De Corazón a corazón: Is 43,16-21 ("Yo lo renuevo… Pongo en el desierto un camino, ríos en el páramo"); Fil 3,8-14 ("Tengo todas las cosas por basura, para ganar a Cristo"); Jn 8,1-11 ("Tampoco yo te condeno. Vete y en adelante no peques más")

Contemplación, vivencia, misión: Jesús nos lleva a todos en el corazón. Cuando le ponen ante el dilema de condenar o hacerse reo de delito, su amor supera la prueba. Su mirada amorosa también llegaba hasta el fondo de aquellos pobres desgraciados que condenaban a los demás sin reconocerse pecadores. Jesús es exigente y hace posible la recuperación. Así es la verdadera misericordia, que quiere siempre lo mejor para todos. El milagro de hacer fecundo el desierto del alma es siempre posible gracias a la muerte y resurrección de Jesús. “A todos debe llegar el consuelo y el estímulo del amor salvífico de Dios, que obra misteriosamente en cada persona, más allá de sus defectos y caídas” (Evangelii Gaudium, n.44).
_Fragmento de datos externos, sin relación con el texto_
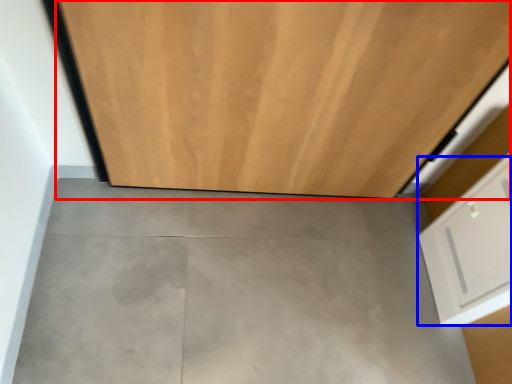 Question: Which object appears farthest to the camera in this image, door (highlighted by a red box) or drawer (highlighted by a blue box)?

Choices:
 (A) door
 (B) drawer

Answer: (B) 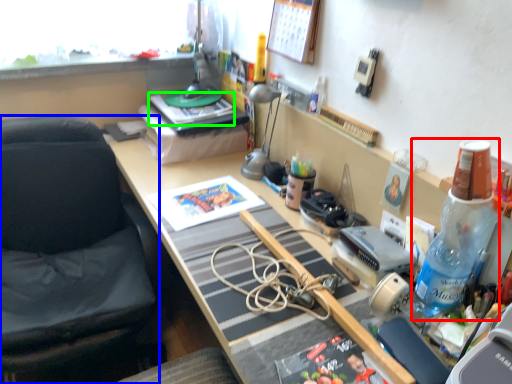 Question: Which is nearer to the bottle (highlighted by a red box)? chair (highlighted by a blue box) or book (highlighted by a green box).

Choices:
 (A) chair
 (B) book

Answer: (B) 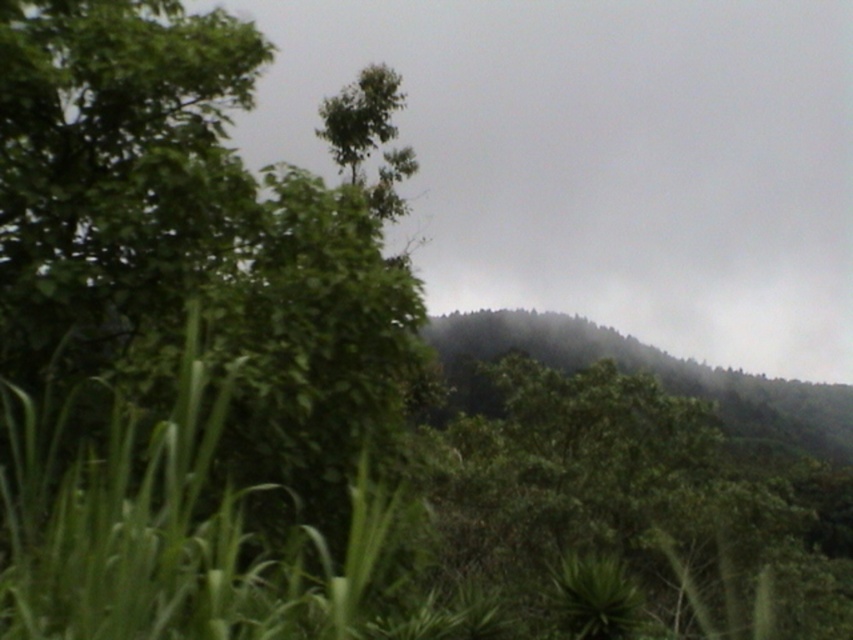 You are standing in a lush green landscape with tall plants in the foreground and a hillside in the midground. You notice a point marked at coordinates (x=604, y=157). What is located at this point?

The point at coordinates (x=604, y=157) marks a green leafy cloud at upper center.

You are a hiker standing at the bottom of the hill. You see the green leafy cloud at upper center and the dark green forest at center. Which object is closer to you?

The green leafy cloud at upper center is closer to you because it is in front of the dark green forest at center. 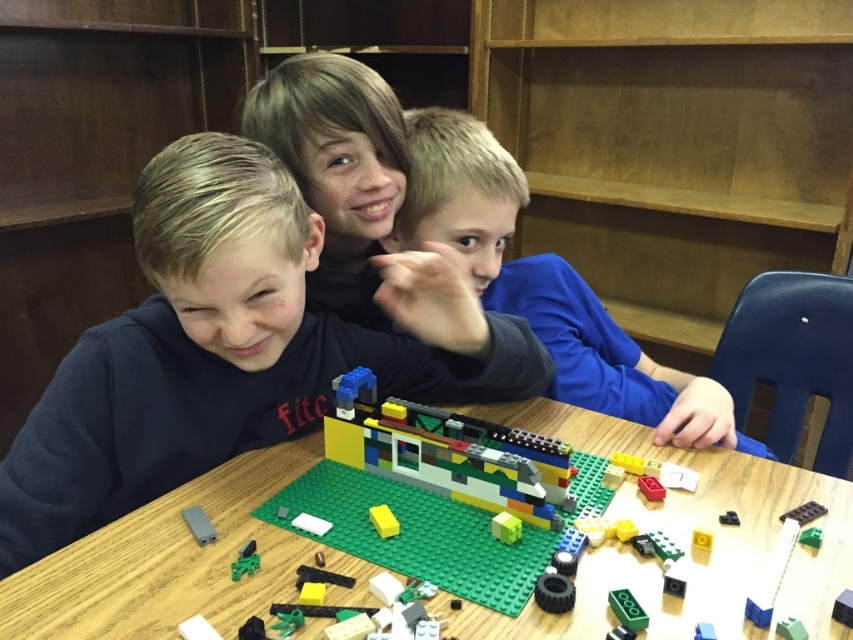 Question: In this image, where is dark blue sweatshirt at left located relative to green plastic table at center?

Choices:
 (A) above
 (B) below

Answer: (A)

Question: Which object appears closest to the camera in this image?

Choices:
 (A) green plastic table at center
 (B) green plastic toy at center

Answer: (A)

Question: Among these objects, which one is farthest from the camera?

Choices:
 (A) black plastic car at center
 (B) green plastic table at center
 (C) wooden bookshelf at upper center

Answer: (C)

Question: Observing the image, what is the correct spatial positioning of green matte brick at center in reference to yellow matte brick at center?

Choices:
 (A) left
 (B) right

Answer: (B)

Question: Which is farther from the green matte brick at center?

Choices:
 (A) dark blue sweatshirt at left
 (B) smooth plastic lego set at center

Answer: (B)

Question: Is smooth plastic lego set at center positioned before matte gray plastic piece at center?

Choices:
 (A) yes
 (B) no

Answer: (B) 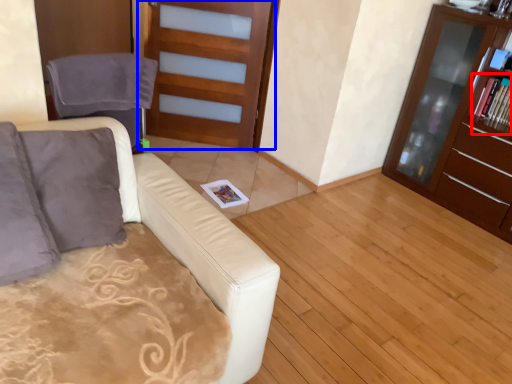 Question: Which object is further to the camera taking this photo, magazine (highlighted by a red box) or door (highlighted by a blue box)?

Choices:
 (A) magazine
 (B) door

Answer: (B) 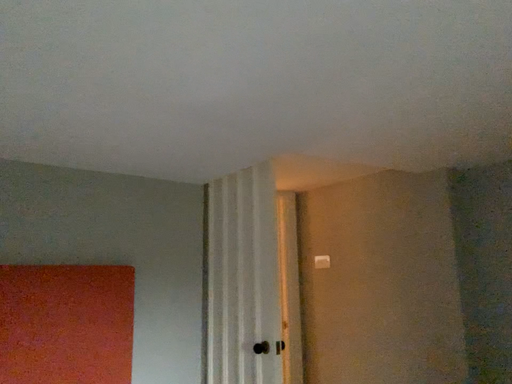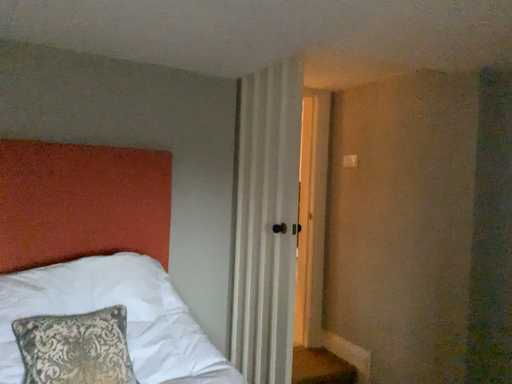 Question: How did the camera likely rotate when shooting the video?

Choices:
 (A) rotated downward
 (B) rotated upward

Answer: (A)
*Corazón misericordioso de María, memoria de la Iglesia: El verdadero apóstol lo arriesga todo (también las ventajas temporales y, si la hubiera, la propia corona), porque Cristo es más allá de todos los dones. María fue bienaventurada por haber recibido al Verbo antes en su corazón que en su seno. La Iglesia de la misericordia es la Iglesia que recibe la Palabra en el corazón.